DATA SECTION below:
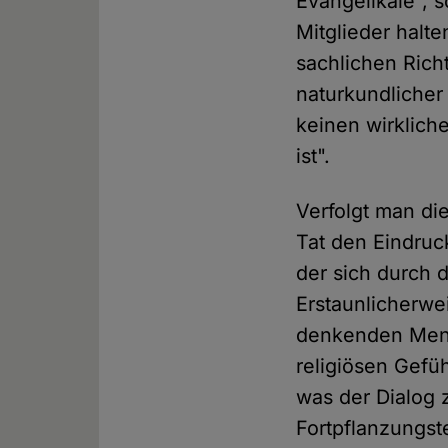
Evangelikale", 
Mitglieder halt
sachlichen Richt
naturkundlicher 
keinen wirklich
ist".
Verfolgt man d
Tat den Eindruck
der sich durch d
Erstaunlicherwe
denkenden Mensc
religiösen Gefüh
was der Dialog 
Fortpflanzungs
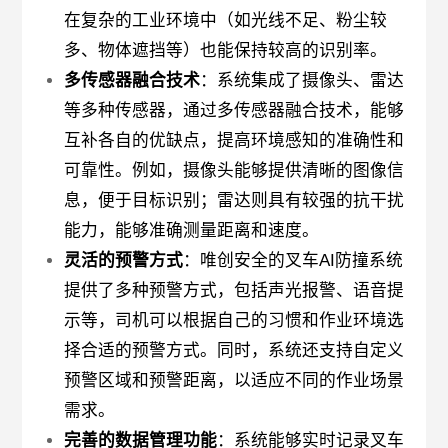
在复杂的工业环境中（如光线不足、粉尘较
多、物体遮挡等）也能保持较高的识别率。
多传感器融合技术
：系统集成了摄像头、雷达
等多种传感器，通过多传感器融合技术，能够
互补各自的优缺点，提高环境感知的准确性和
可靠性。例如，摄像头能够提供清晰的图像信
息，便于目标识别；雷达则具有较强的抗干扰
能力，能够准确测量距离和速度。
灵活的预警方式
：唯创安全的叉车AI防撞系统
提供了多种预警方式，包括声光报警、语音提
示等，司机可以根据自己的习惯和作业环境选
择合适的预警方式。同时，系统还支持自定义
预警区域和预警距离，以适应不同的作业场景
需求。
完善的数据管理功能
：系统能够实时记录叉车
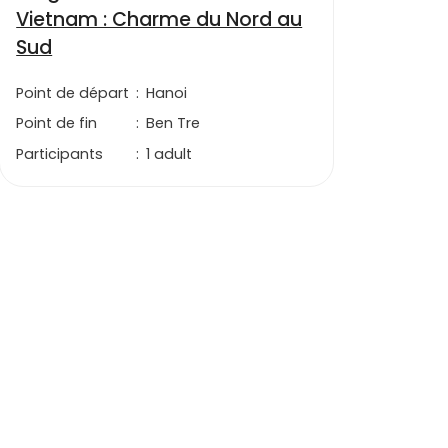
Vietnam : Charme du Nord au
Sud
Point de départ
:
Hanoi
Point de fin
:
Ben Tre
Participants
:
1 adult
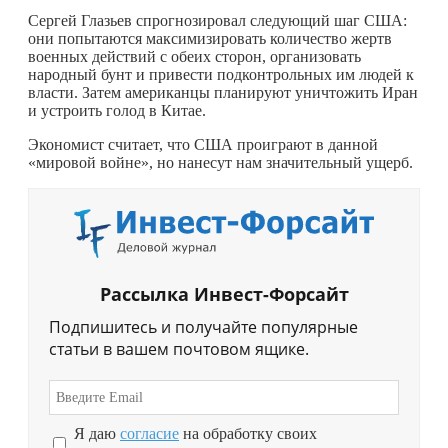
Сергей Глазьев спрогнозировал следующий шаг США:
они попытаются максимизировать количество жертв
военных действий с обеих сторон, организовать
народный бунт и привести подконтрольных им людей к
власти. Затем американцы планируют уничтожить Иран
и устроить голод в Китае.
Экономист считает, что США проиграют в данной
«мировой войне», но нанесут нам значительный ущерб.
Рассылка Инвест-Форсайт
Подпишитесь и получайте популярные
статьи в вашем почтовом ящике.
Я даю
согласие
на обработку своих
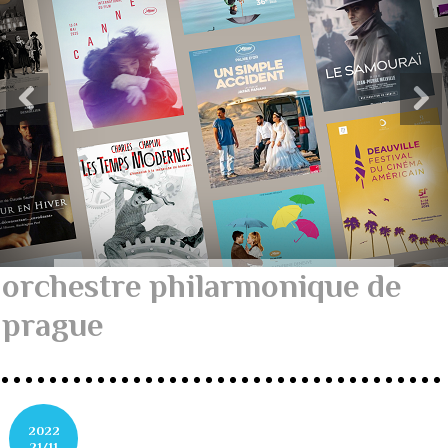
orchestre philarmonique de
prague
2022
21/11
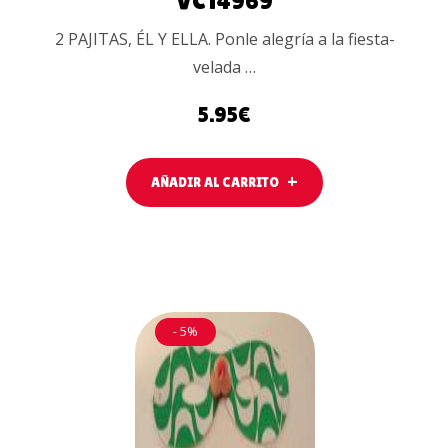
VC14969
2 PAJITAS, ÉL Y ELLA. Ponle alegría a la fiesta-
velada …
5.95
€
AÑADIR AL CARRITO
- 5%
AÑADIR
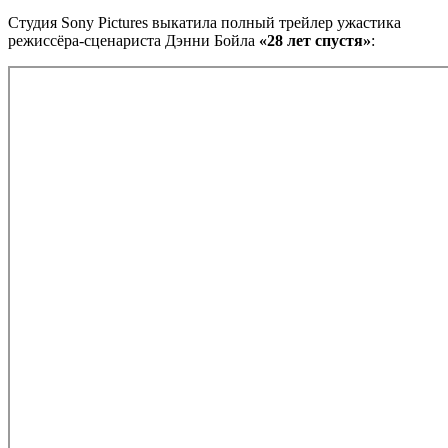
Студия Sony Pictures выкатила полный трейлер ужастика
режиссёра-сценариста Дэнни Бойла
«28 лет спустя»
:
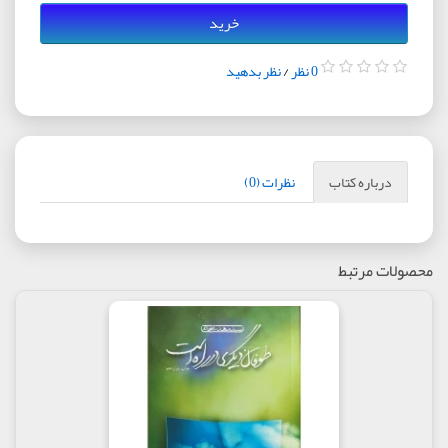
خرید
0 نظر
/
نظر بدهید
درباره کتاب
نظرات (0)
محصولات مرتبط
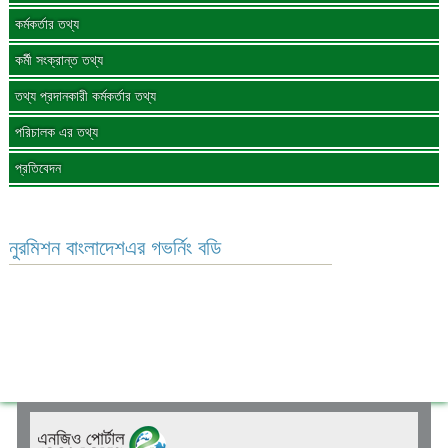
কর্মকর্তার তথ্য
কর্মী সংক্রান্ত তথ্য
তথ্য প্রদানকারী কর্মকর্তার তথ্য
পরিচালক এর তথ্য
প্রতিবেদন
নুরমিশন বাংলাদেশএর গভর্নিং বডি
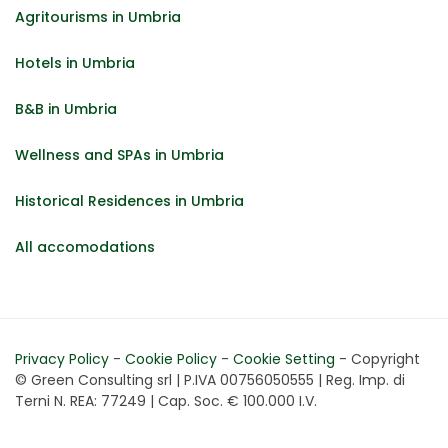
Agritourisms in Umbria
Hotels in Umbria
B&B in Umbria
Wellness and SPAs in Umbria
Historical Residences in Umbria
All accomodations
Privacy Policy
-
Cookie Policy
-
Cookie Setting
- Copyright
© Green Consulting srl | P.IVA 00756050555 | Reg. Imp. di
Terni N. REA: 77249 | Cap. Soc. € 100.000 I.V.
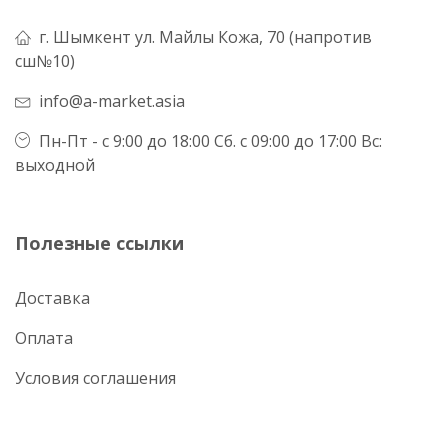
г. Шымкент ул. Майлы Кожа, 70 (напротив
сш№10)
info@a-market.asia
Пн-Пт - с 9:00 до 18:00 Сб. с 09:00 до 17:00 Вс:
выходной
Полезные ссылки
Доставка
Оплата
Условия соглашения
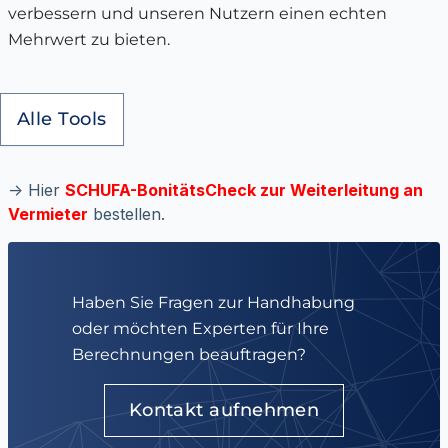
verbessern und unseren Nutzern einen echten
Mehrwert zu bieten.
Alle Tools
-> Hier
SCHUFA-BonitätsCheck zur Weiterleitung an
Vermieter
bestellen.
Haben Sie Fragen zur Handhabung
oder möchten Experten für Ihre
Berechnungen beauftragen?
Kontakt aufnehmen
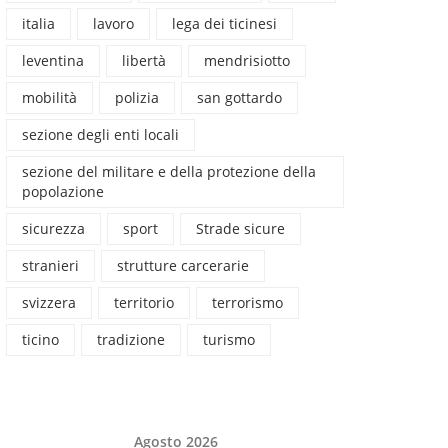
italia
lavoro
lega dei ticinesi
leventina
libertà
mendrisiotto
mobilità
polizia
san gottardo
sezione degli enti locali
sezione del militare e della protezione della
popolazione
sicurezza
sport
Strade sicure
stranieri
strutture carcerarie
svizzera
territorio
terrorismo
ticino
tradizione
turismo
Agosto 2026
End of DATA SECTION.
The word "Umbria" may turn up on some lines of these records; say how many, with no other words.

5